Diamondbacks manager Torey Lovullo summed it up perfectly.
“He’s raised in a bat bag.”
Kevin Cron’s life has revolved around a ball that measures nine inches in circumference and is laced with 108 stitches.
His dad, Chris Cron, a former major leaguer and current manager of the Diamondbacks’ Triple-A affiliate, the Reno Aces, started Kevin and his brother C.J., a player for the Minnesota Twins, on a path to baseball.
With a bloodline of talent, it was no shock that Kevin, 26, made his major league debut on May 24 for Arizona after six years in the minors. Yet the product of Mountain Pointe High School admitted still experiencing butterflies during his Chase Field debut Friday against the Mets.
“It’s really special,” Kevin Cron said on Monday. “I grew up being in the stands going to these games, five, six, seven times a summer with some buddies just messing around in the outfield bleachers. Now, looking up and seeing your face on the scoreboard, it’s a really special moment.”
The memorable moment exceeded the family’s dreams as Chris was able to give the news to Kevin about his call up.
The news wasn’t the only thing Chris passed on to Kevin.
Lovullo and Kevin’s coach at Mountain Pointe, Brandon Buck, praised his character and the lessons Kevin learned from his father.
“That’s the thing that stands out to me more than anything, his professionalism,” Lovullo said. “He’s raised in a bat bag, we know that, so, he comes out and he knows exactly what he’s supposed to do on a given day to help this team win a baseball game.
“He was a professional hitter, he’d hit strikes and take balls, he knew how people were going to work him, and he was squaring up the ball he was looking to square up. … The overall professionalism stood out to me more than anything.”
“He’s as good a kid as you can get.
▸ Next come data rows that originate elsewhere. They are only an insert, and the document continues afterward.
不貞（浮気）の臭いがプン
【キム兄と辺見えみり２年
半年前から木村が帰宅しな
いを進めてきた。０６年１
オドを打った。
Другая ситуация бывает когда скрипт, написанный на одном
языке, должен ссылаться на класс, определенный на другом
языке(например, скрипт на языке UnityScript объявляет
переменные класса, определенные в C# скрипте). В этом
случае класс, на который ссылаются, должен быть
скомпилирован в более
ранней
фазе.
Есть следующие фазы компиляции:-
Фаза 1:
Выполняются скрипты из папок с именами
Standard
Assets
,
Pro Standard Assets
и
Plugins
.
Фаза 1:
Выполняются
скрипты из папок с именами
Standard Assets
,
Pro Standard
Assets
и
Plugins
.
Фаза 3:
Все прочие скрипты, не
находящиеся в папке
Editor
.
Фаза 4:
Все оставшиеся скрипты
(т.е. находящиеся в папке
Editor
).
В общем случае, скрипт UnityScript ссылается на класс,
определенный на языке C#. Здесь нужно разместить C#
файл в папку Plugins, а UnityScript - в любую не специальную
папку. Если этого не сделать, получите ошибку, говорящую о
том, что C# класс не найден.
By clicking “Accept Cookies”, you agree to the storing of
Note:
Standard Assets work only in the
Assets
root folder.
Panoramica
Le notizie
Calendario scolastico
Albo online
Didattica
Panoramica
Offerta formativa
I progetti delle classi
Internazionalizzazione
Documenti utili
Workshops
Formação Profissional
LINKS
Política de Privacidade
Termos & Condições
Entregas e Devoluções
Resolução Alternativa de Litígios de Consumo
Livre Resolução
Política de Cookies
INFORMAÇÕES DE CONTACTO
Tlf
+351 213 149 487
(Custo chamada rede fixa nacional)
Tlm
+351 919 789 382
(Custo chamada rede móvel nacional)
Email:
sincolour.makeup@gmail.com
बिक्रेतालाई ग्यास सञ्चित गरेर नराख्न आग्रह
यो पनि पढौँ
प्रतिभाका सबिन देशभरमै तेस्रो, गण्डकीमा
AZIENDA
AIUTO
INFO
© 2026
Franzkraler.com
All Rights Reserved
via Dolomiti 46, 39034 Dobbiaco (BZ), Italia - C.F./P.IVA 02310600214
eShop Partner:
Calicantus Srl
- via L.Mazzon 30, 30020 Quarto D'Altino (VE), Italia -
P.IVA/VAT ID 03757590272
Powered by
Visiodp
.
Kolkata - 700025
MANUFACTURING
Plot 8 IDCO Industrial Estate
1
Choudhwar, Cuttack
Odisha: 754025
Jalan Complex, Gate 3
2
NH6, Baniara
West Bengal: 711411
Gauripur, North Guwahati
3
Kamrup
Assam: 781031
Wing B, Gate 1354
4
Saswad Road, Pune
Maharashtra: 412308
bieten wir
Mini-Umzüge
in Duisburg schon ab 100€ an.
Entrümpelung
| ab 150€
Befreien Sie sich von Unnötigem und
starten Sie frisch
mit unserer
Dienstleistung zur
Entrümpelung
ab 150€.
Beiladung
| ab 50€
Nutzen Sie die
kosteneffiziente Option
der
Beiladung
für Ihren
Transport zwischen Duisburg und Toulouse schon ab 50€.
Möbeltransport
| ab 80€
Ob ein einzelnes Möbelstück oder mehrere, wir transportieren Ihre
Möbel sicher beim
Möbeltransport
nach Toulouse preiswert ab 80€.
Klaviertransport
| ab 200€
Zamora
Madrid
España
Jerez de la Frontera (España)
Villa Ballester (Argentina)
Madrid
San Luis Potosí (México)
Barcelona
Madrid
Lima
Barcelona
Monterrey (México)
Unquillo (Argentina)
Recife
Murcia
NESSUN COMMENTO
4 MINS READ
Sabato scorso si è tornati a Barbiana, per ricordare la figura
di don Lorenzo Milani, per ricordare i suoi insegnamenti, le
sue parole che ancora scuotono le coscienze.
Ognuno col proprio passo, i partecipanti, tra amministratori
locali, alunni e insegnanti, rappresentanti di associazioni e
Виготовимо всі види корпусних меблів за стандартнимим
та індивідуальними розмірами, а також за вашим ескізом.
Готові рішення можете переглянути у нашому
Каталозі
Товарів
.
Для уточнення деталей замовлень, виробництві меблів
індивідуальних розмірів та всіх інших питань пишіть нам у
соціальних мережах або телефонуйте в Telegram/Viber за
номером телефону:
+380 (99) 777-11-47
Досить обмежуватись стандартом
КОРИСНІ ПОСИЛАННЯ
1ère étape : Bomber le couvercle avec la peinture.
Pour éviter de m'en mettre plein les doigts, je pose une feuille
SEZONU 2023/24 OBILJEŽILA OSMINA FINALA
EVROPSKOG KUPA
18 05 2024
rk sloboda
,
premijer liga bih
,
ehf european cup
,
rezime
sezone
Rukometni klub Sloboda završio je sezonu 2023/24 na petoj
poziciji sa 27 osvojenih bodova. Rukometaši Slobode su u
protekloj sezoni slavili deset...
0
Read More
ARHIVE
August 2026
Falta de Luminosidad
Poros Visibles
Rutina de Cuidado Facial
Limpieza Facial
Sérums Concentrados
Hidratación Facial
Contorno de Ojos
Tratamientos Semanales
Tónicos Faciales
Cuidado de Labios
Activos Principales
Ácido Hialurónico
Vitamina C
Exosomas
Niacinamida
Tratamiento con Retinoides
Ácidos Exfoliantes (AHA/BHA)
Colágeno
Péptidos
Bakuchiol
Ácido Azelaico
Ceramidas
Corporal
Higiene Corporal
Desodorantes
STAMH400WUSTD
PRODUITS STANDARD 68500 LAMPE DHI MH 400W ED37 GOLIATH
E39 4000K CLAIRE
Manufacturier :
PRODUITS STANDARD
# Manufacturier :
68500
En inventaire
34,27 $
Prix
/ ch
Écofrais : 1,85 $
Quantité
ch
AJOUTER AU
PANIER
Just his character, him as a person, he’s just one of those special young men you love to be around,” said Buck, who led the 2011 Mountain Pointe team with Cron on the roster to an Arizona state championship.
“He loves seeing other people succeed. It didn’t matter the age of a player. If he were a senior and there were freshmen around, he just showed everyone so much respect and just had a way of going around his business as a professional but yet just had a good time to be around. He made everyone laugh, have fun. He was a special one.”
Cron, who has hit 43 combined home runs for the Aces the past two seasons, showcased his professionalism through his understanding of his role to help the Diamondbacks win games.
“Any time you get called up you want to find a way to contribute with the team any way you can, whether it be off the bench or starting role or how ever it may be,” Cron said, adding:
“Making the guys around you better and doing whatever you can to help produce a single win on any given night. That’s all of our goals every night is to find a way to help the team get a win. My skill set, I’m supposed to help produce runs, any way possible.”
Originally drafted in the third round by the Seattle Mariners out of Mountain Pointe in 2011, Cron decided to go to Texas Christian University instead. At TCU, he hit for a .271 average and drove in 95 runs for the Horned Frogs.
Arizona then selected him in the 14th round of the 2014 MLB draft after his junior season. He signed with the Diamondbacks on June 23, 2014.
He spent six seasons at various levels in the Diamondbacks organization before his debut. Arizona optioned Cron back down to Reno on May 31 before it recalled him the next day.
The 26-year-old rookie spoke with years of clubhouse wisdom and clearly wasn’t rattled by being sent down.
“I just always grew up being around the yard,” he said. “Anytime you’re around baseball at a young age you’re going to learn things about handling yourself, about being around a locker room, being a professional and not only that but the intrigues of the game that are the intangibles that are overlooked sometimes.”
Baseball, coined as the Cron’s family business by Kevin, wasn’t just all work and no fun. Chris Cron told his two sons long before their MLB careers that until they surpass his two career hits, he’ll still be the best in the family. C.J. had a three-hit game in his major league debut back in 2014, and Kevin passed him in just his sixth game in the big leagues.
Kevin passed his dad in hits. Depending on how their careers go, he may pass his brother. No matter the outcome, Kevin is happy to have baseball and his family combined into one.